Yesterday, some readers asked if I had any tips for growing great carrots, so I thought I’d share a few things that work well for me. I’m by no means an expert carrot grower and sometimes things work well in one place and not in another. If you’ve had difficulties growing carrots, keep trying new varieties and different methods, keep amending your soil, eventually you’ll find a variety that works for you. Here are a few tips I’ve learned.

Carrots like loose rich soil, preferably a little sandy, and soil that’s been worked quite deeply. I find that they work best when planted where I’ve grown something like potatoes or sweet potatoes because the soil has been worked up well. Having loose sandy soil, will allow you to grow long slender straight carrots. If you have heavy soil, like I do here at Chiot’s Run, try growing shorter round varieties like Oxheart and Parisienne while you spend time amending and loosening the soil. Remove as all rocks and debris, because carrots will form “legs” when they hit a rock. If you’ve ever seen a carrot that looks like a pair of pants you know what I mean.

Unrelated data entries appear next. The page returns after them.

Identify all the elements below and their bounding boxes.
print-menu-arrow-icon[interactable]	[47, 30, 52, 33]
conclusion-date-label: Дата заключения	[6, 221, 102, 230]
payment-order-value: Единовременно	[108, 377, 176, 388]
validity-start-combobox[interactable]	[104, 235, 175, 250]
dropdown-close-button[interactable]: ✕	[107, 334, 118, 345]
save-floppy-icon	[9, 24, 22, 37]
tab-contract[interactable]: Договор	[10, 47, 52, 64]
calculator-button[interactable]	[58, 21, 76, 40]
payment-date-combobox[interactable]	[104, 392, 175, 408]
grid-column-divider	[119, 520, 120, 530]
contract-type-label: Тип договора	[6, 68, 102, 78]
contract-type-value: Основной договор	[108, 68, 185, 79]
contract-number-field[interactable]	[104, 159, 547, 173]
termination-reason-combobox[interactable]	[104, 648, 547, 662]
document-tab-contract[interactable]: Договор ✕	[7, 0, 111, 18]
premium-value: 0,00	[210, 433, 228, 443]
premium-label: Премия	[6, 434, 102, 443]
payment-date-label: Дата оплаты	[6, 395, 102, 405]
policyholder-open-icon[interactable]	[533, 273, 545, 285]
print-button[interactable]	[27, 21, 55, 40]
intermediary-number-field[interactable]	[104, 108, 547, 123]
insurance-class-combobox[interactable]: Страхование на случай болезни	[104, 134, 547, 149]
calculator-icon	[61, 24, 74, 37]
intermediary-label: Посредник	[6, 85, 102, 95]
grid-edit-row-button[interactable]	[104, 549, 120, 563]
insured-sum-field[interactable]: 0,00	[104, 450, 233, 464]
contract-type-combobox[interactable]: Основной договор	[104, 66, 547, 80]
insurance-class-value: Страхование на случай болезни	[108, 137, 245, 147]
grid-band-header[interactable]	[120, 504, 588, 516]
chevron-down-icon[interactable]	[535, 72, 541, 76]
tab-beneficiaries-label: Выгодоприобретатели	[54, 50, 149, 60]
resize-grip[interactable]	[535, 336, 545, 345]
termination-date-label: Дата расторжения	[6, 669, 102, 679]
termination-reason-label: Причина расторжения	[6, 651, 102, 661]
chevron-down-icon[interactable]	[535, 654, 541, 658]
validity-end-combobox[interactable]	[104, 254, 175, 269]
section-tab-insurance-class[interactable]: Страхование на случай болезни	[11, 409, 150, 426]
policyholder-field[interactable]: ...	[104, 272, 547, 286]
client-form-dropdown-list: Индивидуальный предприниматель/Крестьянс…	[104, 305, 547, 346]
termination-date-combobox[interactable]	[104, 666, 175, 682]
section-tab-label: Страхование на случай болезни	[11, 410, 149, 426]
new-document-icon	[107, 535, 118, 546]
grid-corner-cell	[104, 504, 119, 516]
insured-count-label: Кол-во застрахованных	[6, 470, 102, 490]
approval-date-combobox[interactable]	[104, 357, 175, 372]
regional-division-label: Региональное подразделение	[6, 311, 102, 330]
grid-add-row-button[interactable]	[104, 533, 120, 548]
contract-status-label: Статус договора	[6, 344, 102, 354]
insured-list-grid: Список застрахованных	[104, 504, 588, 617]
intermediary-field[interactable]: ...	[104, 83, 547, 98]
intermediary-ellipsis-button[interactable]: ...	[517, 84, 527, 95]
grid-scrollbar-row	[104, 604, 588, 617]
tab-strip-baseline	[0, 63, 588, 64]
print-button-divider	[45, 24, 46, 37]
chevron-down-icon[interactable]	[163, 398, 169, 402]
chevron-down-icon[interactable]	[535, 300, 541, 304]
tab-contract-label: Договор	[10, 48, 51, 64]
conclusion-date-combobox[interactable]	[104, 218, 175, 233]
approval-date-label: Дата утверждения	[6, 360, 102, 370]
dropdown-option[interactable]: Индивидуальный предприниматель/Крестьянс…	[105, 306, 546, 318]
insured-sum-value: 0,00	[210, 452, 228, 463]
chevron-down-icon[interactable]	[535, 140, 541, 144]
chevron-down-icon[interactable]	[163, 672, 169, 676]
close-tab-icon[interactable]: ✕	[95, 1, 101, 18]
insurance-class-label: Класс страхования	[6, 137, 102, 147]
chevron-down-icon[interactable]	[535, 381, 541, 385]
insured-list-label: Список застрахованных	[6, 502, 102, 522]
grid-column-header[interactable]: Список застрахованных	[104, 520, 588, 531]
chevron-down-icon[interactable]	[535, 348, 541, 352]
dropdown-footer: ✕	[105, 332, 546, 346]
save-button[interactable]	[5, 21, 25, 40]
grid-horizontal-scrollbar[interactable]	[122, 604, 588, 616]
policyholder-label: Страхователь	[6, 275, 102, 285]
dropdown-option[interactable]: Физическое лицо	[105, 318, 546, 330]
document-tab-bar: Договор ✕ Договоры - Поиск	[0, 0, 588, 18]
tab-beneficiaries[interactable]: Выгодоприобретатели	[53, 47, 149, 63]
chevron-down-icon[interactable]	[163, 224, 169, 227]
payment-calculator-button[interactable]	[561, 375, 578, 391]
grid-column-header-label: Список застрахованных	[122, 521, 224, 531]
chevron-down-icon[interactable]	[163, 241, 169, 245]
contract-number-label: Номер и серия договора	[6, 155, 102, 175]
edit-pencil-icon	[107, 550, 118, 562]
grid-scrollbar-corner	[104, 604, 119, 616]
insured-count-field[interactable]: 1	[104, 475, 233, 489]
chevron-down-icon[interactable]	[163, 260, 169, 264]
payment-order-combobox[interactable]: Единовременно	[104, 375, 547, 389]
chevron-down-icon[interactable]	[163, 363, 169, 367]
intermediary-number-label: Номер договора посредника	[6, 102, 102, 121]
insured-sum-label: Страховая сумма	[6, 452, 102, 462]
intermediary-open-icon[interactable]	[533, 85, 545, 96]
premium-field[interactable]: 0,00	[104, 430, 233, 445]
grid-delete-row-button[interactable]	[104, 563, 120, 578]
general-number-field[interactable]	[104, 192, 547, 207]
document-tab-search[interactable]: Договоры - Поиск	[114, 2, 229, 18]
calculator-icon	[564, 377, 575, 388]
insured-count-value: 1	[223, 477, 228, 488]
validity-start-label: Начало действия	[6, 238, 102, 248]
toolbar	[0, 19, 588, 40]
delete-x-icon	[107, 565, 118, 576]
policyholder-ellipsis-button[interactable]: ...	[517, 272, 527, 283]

Carrot seeds take a while to germinate and they like even moisture during the process. This can be a bit of a chore since they are very small and are sowed very close to the surface where the soil dries out quicker. You can water your carrots twice a day to keep the top of the soil damp. That can be time consuming, so I usually cover them with a layer of burlap to hold the moisture. I only have to water them every couple days and this works beautifully for me. Make sure you check under the burlap every day for germination, at the first green sprout, remove the burlap and water daily until they have all sprouted.

Carrot seeds like to be planted close to the surface of the soil, the general rule: plant one and a half to two times the width of the seed. When I plant carrot seeds I usually sprinkle them on top of the soil and cover them with fine vermiculite, which holds moisture, thus it helps with germination rates.

I usually plant one big wide row of carrots four feet wide and about ten feet long. I use my square foot gardening template that Mr Chiots made for me, sprinkling one or two seeds in each hole, the cover with vermiculite. This method works really well for me because I know exactly where each carrot seed should be and I can pull any weeds sprouting outside the vermiculite. This way I do not have to thin the carrots since usually only one or two carrots germinates in each spot. I’ve also read that carrots do better when slightly crowded, so this close planting should make your patch more productive. Planting in one wide row also saves garden space as compared to having several long rows with paths in between then.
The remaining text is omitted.